The delay signals the imminent collapse of this monstrous, jerrybuilt health care system, right?
Maybe we should take nothing for granted. We especially should take nothing for granted when we remember the lengths—including false claims and unsavory deals—to which this administration and its supporters were willing to go to pass this law. Should we expect less intensity as ObamaCare, the president's legacy, appears to be coming unstuck?
Clark Judge has a glum warning about how the administration might use the employer mandate delay to its advantage. Judge is quoting from an obviously plugged-in source whom he identifies only as “a prominent Washington insider:”
The just-announced full-year postponement in implementing the employer mandate was not an admission of failure, I was told, but an application of strategic delay.
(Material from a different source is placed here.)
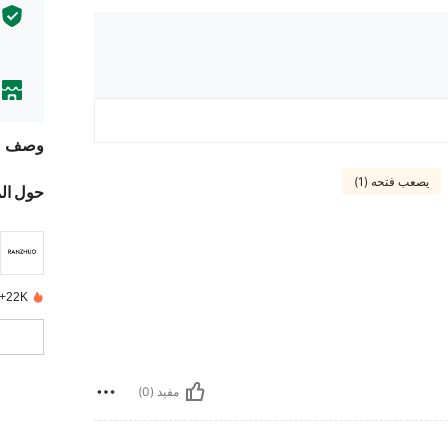
وصف
يصعب فتحه (1)
حول ال
22K+ تم بيعها مؤخرًا
مفيد (0)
The idea was to put off some of the most objectionable parts of the law while aggressively signing people up. Remember, this insider went on, most of the people Obamacare targets have health insurance now. By luring them into the program, the administration gets them to surrender their current coverage. That way, when, after the 2014 midterm elections, the employer mandate starts to bite and calls for repeal become more urgent, these millions will be locked into the president’s system without a safety net. They will become a core constituency for blocking repeal. There is nothing that can be done to stop this….
The insider acknowledges that there is an alternative view circulating among conservatives. This view is that opponents of ObamaCare should double down on their opposition to the law. The insider attributes the GOP failure in the 2012 presidential election to not having a candidate who could make a persuasive case against ObamaCare. Judge embraces this second point of view:
I would campaign to replace the Rube Goldbergesque monument to the hubris of the administrative state with, yes, expanded health savings accounts, as well as with a federal law making it legal to sell in all states any health insurance policy approved in one state. And I would remove laws designed to preserve medical-service monopolies. Of these last, some are intended to protect hospitals from competing facilities that focus on particular conditions, procedures, or diseases, usually at an enormous quality and price advantage. Others protect doctors offices from multi-office competitors, including national ones. In short, I'd stop government from regulating the business of healthcare, which has become an admission room for rent seekers.
There were plenty of good arguments for a better form of health care reform when ObamaCare was rammed through Congress. We don’t lack for good ideas. What is needed is fortitude—and the ability to smell a rat. If the insider’s first theory is correct, the administration, not surprisingly, is as willing to be devious and ruthless in saving ObamaCare as it was in foisting it upon us. So this is a wake-up call for those who hope to see the end of ObamaCare and a better health care system for all of us. Let's not be duped.